Un gruppo di autori in diversi stati africani può già allineare una discreta bibliografia…

Ghanaian author Kojo Laing has a collection of short stories and a novels respectively titled, Big Bishop Roko and the Alter Gangsters and Woman of the Aeroplanes. Congolese author Emmanuel Boundzeki Dongala has a short story called “Jazz and Palm Wine” (the anthology it appears in is also called Jazz and Palm Wine). In South Africa, science fiction is really percolating; The South African literary journal, Chimurenga, recently had an African science fiction themed issue.

… e poi naturalmente c’è la faccenda di District 9 e tutto il resto.

DSCF2002_uRibadiamolo per chiarezza – non si tratta semplicemente di un gran numero di cittadini africani che improvvisamente cominciano a comperare ristampe di Clarke o di Asimov, ma della nascita di quella che potremmo definire una scuola africana della fantascienza.
Il che è un buon segno, direi.
Un ottimo segno, se consideriamo che segnali affini mi indicano che qualcosa di simile sta accadendo in Cina, a Taiwan, a Singapore…

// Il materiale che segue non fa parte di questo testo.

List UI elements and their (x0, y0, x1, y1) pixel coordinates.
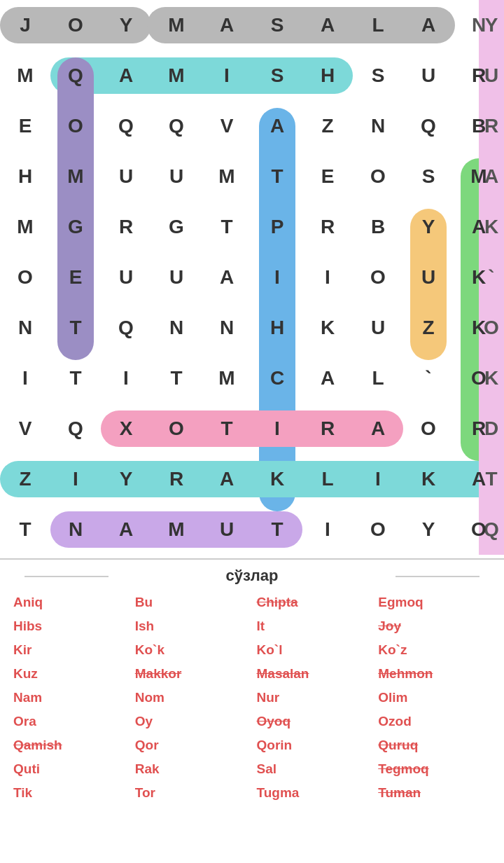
word-item-egmoq: Egmoq (375, 593, 493, 612)
word-item-nom: Nom (132, 689, 251, 707)
cell-4-2: R (101, 202, 151, 252)
word-item-masalan: Masalan (254, 665, 372, 683)
cell-2-3: Q (151, 101, 202, 151)
cell-10-8: Y (403, 504, 454, 555)
cell-8-7: A (353, 403, 403, 454)
word-item-ko`k: Ko`k (132, 641, 251, 659)
cell-3-2: U (101, 151, 151, 202)
cell-7-0: I (0, 353, 50, 403)
cell-8-4: T (202, 403, 252, 454)
cell-10-3: M (151, 504, 202, 555)
word-item-tuman: Tuman (375, 784, 493, 802)
cell-7-5: C (252, 353, 302, 403)
word-item-oyoq: Oyoq (254, 712, 372, 731)
word-item-qor: Qor (132, 736, 251, 754)
cell-5-6: I (302, 252, 353, 303)
word-item-chipta: Chipta (254, 593, 372, 612)
cell-0-0: J (0, 0, 50, 50)
cell-9-9: A (454, 454, 504, 504)
word-item-hibs: Hibs (10, 617, 129, 635)
words-grid: AniqBuChiptaEgmoqHibsIshItJoyKirKo`kKo`l… (10, 593, 493, 802)
word-item-nur: Nur (254, 689, 372, 707)
word-item-tugma: Tugma (254, 784, 372, 802)
cell-0-3: M (151, 0, 202, 50)
word-item-ko`z: Ko`z (375, 641, 493, 659)
cell-1-8: U (403, 50, 454, 101)
cell-2-2: Q (101, 101, 151, 151)
cell-1-6: H (302, 50, 353, 101)
cell-2-7: N (353, 101, 403, 151)
cell-7-8: ` (403, 353, 454, 403)
cell-4-9: A (454, 202, 504, 252)
cell-2-1: O (50, 101, 101, 151)
cell-6-6: K (302, 303, 353, 353)
grid-wrapper: J O Y M A S A L A N M Q A M I S H S U R … (0, 0, 504, 555)
cell-9-7: I (353, 454, 403, 504)
words-section: сўзлар AniqBuChiptaEgmoqHibsIshItJoyKirK… (0, 558, 504, 816)
cell-2-8: Q (403, 101, 454, 151)
cell-4-0: M (0, 202, 50, 252)
cell-10-9: O (454, 504, 504, 555)
word-item-makkor: Makkor (132, 665, 251, 683)
cell-1-3: M (151, 50, 202, 101)
cell-8-2: X (101, 403, 151, 454)
cell-6-2: Q (101, 303, 151, 353)
cell-9-4: A (202, 454, 252, 504)
cell-1-4: I (202, 50, 252, 101)
word-item-qamish: Qamish (10, 736, 129, 754)
word-item-qorin: Qorin (254, 736, 372, 754)
cell-5-8: U (403, 252, 454, 303)
cell-8-6: R (302, 403, 353, 454)
word-item-it: It (254, 617, 372, 635)
cell-5-4: A (202, 252, 252, 303)
cell-10-4: U (202, 504, 252, 555)
cell-1-5: S (252, 50, 302, 101)
cell-7-7: L (353, 353, 403, 403)
cell-3-9: M (454, 151, 504, 202)
cell-9-6: L (302, 454, 353, 504)
cell-7-9: O (454, 353, 504, 403)
word-item-kir: Kir (10, 641, 129, 659)
cell-6-1: T (50, 303, 101, 353)
cell-3-0: H (0, 151, 50, 202)
cell-4-3: G (151, 202, 202, 252)
cell-8-0: V (0, 403, 50, 454)
cell-3-8: S (403, 151, 454, 202)
cell-10-5: T (252, 504, 302, 555)
cell-6-9: K (454, 303, 504, 353)
cell-1-7: S (353, 50, 403, 101)
word-item-ish: Ish (132, 617, 251, 635)
word-item-ko`l: Ko`l (254, 641, 372, 659)
cell-5-7: O (353, 252, 403, 303)
words-title: сўзлар (10, 567, 493, 585)
cell-7-2: I (101, 353, 151, 403)
cell-5-5: I (252, 252, 302, 303)
cell-7-6: A (302, 353, 353, 403)
cell-8-8: O (403, 403, 454, 454)
cell-6-3: N (151, 303, 202, 353)
cell-8-1: Q (50, 403, 101, 454)
cell-3-6: E (302, 151, 353, 202)
cell-4-4: T (202, 202, 252, 252)
cell-4-1: G (50, 202, 101, 252)
cell-3-7: O (353, 151, 403, 202)
cell-4-5: P (252, 202, 302, 252)
word-item-joy: Joy (375, 617, 493, 635)
cell-4-7: B (353, 202, 403, 252)
cell-0-8: A (403, 0, 454, 50)
cell-1-9: R (454, 50, 504, 101)
cell-0-5: S (252, 0, 302, 50)
cell-1-0: M (0, 50, 50, 101)
word-item-tik: Tik (10, 784, 129, 802)
cell-3-3: U (151, 151, 202, 202)
cell-3-1: M (50, 151, 101, 202)
cell-9-2: Y (101, 454, 151, 504)
cell-6-8: Z (403, 303, 454, 353)
cell-10-1: N (50, 504, 101, 555)
cell-10-6: I (302, 504, 353, 555)
cell-5-3: U (151, 252, 202, 303)
word-item-nam: Nam (10, 689, 129, 707)
cell-1-2: A (101, 50, 151, 101)
cell-4-8: Y (403, 202, 454, 252)
cell-9-0: Z (0, 454, 50, 504)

Da una parte, come appassionato del genere, sono della ferma convinto che ilsorgere di nuove voci garantisca nuove idee e sano divertimento per tutti.
E poi c’è la questione del futuro.
Scrivere fantascienza significa porsi in posizione critica nei confronti del presente e del futuro che da questo presente potrebbe scaturire (o, in alcuni casi – come con lo steampunk – nei confronti del passato che è stato e del presente che avrebbe potuto essere).
Non significa solo scrivere storielle sceme con gli ometti verdi, ma guardare avanti.
L’uomo non può fare ciò che non riesce ad immaginare – la fantascienza è un segnale positivo.

Esistono naturalmente dei limiti alla crescita della neonata fantascienza africana.
La necessità di adattare certe idee e certe situazioni al pubblico africano – alla sua sensibilità, alla sua cultura…

It’ll be hard to make people afraid of a future where computers take over the world when they can’t manage to keep the computers on their desk running. These are very western stories. On the other hand, classic science fiction, like space exploration stories, would probably work better…assuming it was adapted for the audience.

Interessante il riferimento all’avventura spaziale – che pare vada forte anche in Cina.

E poi c’è un problema che non può che strapparmi un sorriso molto molto amaro.

In the piece Okorafor also notes that one major reason African science fiction won’t grow has to do with what the publishing industry considers “literature.”

Già – il fatto che l’establishment culturale non consideri la fantascienza letteratura seria è il grosso problema, il grosso freno allo sviluppo.
Vi ricorda qualcosa?
Vi ricorda forse un paese dove a tenere accesi i computer non abbiamo problemi, ma dove per la fantascienza (soprattutto la fantascienza scritta) sembra diventare più piccola ogni giorno?

E qui, come una colossale ciliegina di neutronio sulla nostra torta, cala la considerazione di uno dei frequentatori del blog di harrison…

It seems to me that interest in science fiction is a sign of a forward-thinking, imaginative society. If we ever see a large science fiction market in Africa, that may be a sign that Africa has turned a corner, psychologically, since scifi is so often aspirational.

Una società ricca di immaginazione, che ha svoltato l’angolo.
Da quanto tempo è, che non vi sentite più così?